A l’exemple de Martin Luther King et du mahatma Gandhi, il faut opposer à ces trois types de violence celle que le frère Roger Schütz de Taizé appelait « la violence des pacifiques ». Elle se situe dans la perspective évangélique du pardon. Elle vise, en définitive, la réconciliation et la paix, mais fondées sur la justice. L’action non violente implique, par exemple, le refus d’obéir à la loi, le non-paiement de l’impôt, la grève générale, la dénonciation publique des abus – au risque de sa vie – et toujours le dialogue inlassable avec les agents plus ou moins conscients du pouvoir injuste.

Cette non-violence accepte qu’il puisse y avoir des victimes dans ses rangs, mais elle se refuse à en faire dans ceux de l’adversaire. « Il n’y a pas de victoire contre l’oppression et les structures d’injustice sans sacrifice. Les sacrifices acceptés par la non-violence préparent mieux l’avenir et la réconciliation que les sacrifices imposés par la violence ». Mais la non-violence n’est jamais lâcheté ni immobilisme. « Une non-violence qui ne se préoccuperait pas d’être vraiment une action capable de faire l’histoire serait encore du « passivisme » déguisé sous de grands principes et de beaux sentiments », précise Dom Helder.

Quelle espérance dans le monde actuel ?

Voyant comment va le monde aujourd’hui, pourquoi ne pas se résigner ? Comment ne pas verser dans le désespoir et le cynisme ?

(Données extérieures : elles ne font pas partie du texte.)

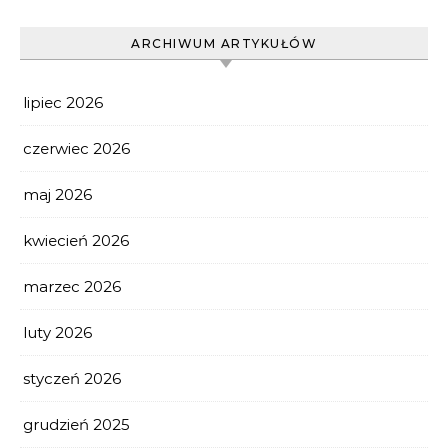
ARCHIWUM ARTYKUŁÓW
lipiec 2026
czerwiec 2026
maj 2026
kwiecień 2026
marzec 2026
luty 2026
styczeń 2026
grudzień 2025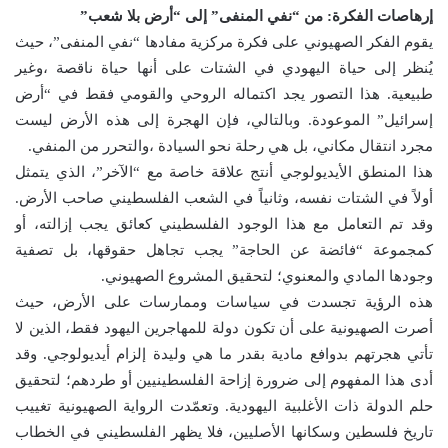
إرهاصات الفكرة: من “نفي المنفى” إلى “أرض بلا شعب”
يقوم الفكر الصهيوني على فكرة مركزية مفادها “نفي المنفى”، حيث
يُنظر إلى حياة اليهودي في الشتات على أنها حياة ناقصة ،وغير
طبيعية. هذا التصور يجد اكتماله الروحي والقومي فقط في “أرض
إسرائيل” الموعودة. وبالتالي، فإن الهجرة إلى هذه الأرض ليست
مجرد انتقال مكاني، بل هي رحلة نحو السيادة ،والتحرر من المنفي.
هذا المنطق الأيديولوجي أنتج علاقة خاصة مع “الآخر”، الذي يتمثل
أولاً في الشتات نفسه، وثانياً في الشعب الفلسطيني صاحب الأرض.
وقد تم التعامل مع هذا الوجود الفلسطيني كعائق يجب إزالته، أو
كمجموعة “فائضة عن الحاجة” يجب تجاهل حقوقها، بل تصفية
وجودها المادي والمعنوي؛ لتحقيق المشروع الصهيوني.
هذه الرؤية تجسدت في سياسات وممارسات على الأرض، حيث
أصرت الصهيونية على أن تكون دولة للمهاجرين اليهود فقط، الذين لا
تأتي هجرتهم بدوافع مادية بقدر ما هي وليدة إلزام أيديولوجي. وقد
أدى هذا المفهوم إلى ضرورة إزاحة الفلسطينيين أو طردهم؛ لتحقيق
حلم الدولة ذات الأغلبية اليهودية. وتعمّدت الرواية الصهيونية تغييب
تاريخ فلسطين وسكانها الأصليين، فلا يظهر الفلسطيني في الخطاب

Ce sont les pauvres, disent les théologiens engagés, qui maintiennent la véritable espérance : « L’espoir des pauvres ne périt jamais », affirme le psalmiste (Ps 9, 19). Les pauvres pour lesquels survivre est une tâche première et mourir le destin le plus proche, ont et maintiennent une espérance surprenante. Leur espoir et leur courage sont certes confortés par des victoires partielles et des solidarités concrètes faites de joie fraternelle et d’entraide. Mais les racines de leur espérance se nourrissent aussi d’une autre sève : un acte premier de confiance en un Dieu Père. Ils pressentent et nous enseignent que la justice et la bonté existent au fond de la réalité et que, malgré tout, le bien est plus originel et plus puissant que le mal. Dans les communautés chrétiennes de base, des gens quelquefois se lèvent et disent qu’ils acceptent que le vrai salut passe aussi par leur propre crucifixion. Certains expriment parfois en paroles parfaitement explicites que c’est le Serviteur souffrant qui donne la véritable espérance. Rien de tout cela ne leur enlève leur dynamisme pour travailler activement à la libération. Ils intègrent le scandale de la croix dans leur espérance, car ils savent – mieux que les nantis – que la croix est enceinte de la résurrection.

Les théologiens qui rapportent ces dires, ajoutent humblement qu’en définitive, c’est à une « théologie négative de l’espérance » qu’ils aboutissent : l’apophatisme (le non-dire) devant le mystère de la souffrance et devant l’espérance. Une chose leur paraît certaine : en dernière analyse, l’espérance vit de l’amour. Celui qui aime les pauvres de manière radicale et désintéressée fait quelque chose d’absolument bon, qui sera accueilli pour toujours dans l’histoire du Salut. Celui qui agit par amour et dans l’espérance est en train de dire que le mystère ultime de la réalité est un mystère de bonté et de salut.

Jean-Thierry Verhelst

Texte paru dans la revue Le Chemin, 73, hiver 2006.
Notes:[1] Ces quelques notes s’inspirent de la relecture des travaux de l’Eatwot (Ecumenical Association of Third World Theologians) et d’écrits de Gustavo Gutiérez, Leonardo Boff, Jon Sobrino, Joao Batista Libanio, Helder Camara, Aloysius Pieris, James H. Cone. Les citations de Dom Helder Camara sont tirées de Marie-Jo Hazard, Prier 15 jours avec Dom Helder Camara, Nouvelle Cité, 2003.
[2] Il existe, également en Europe, une Fraternité du Serviteur Souffrant. Voir au sujet de cette mystique du Serviteur Souffrant : Michel Bavarel, Frédy Kunz, Alfredinho et le peuple des souffrants, Editions ouvrières, 1991.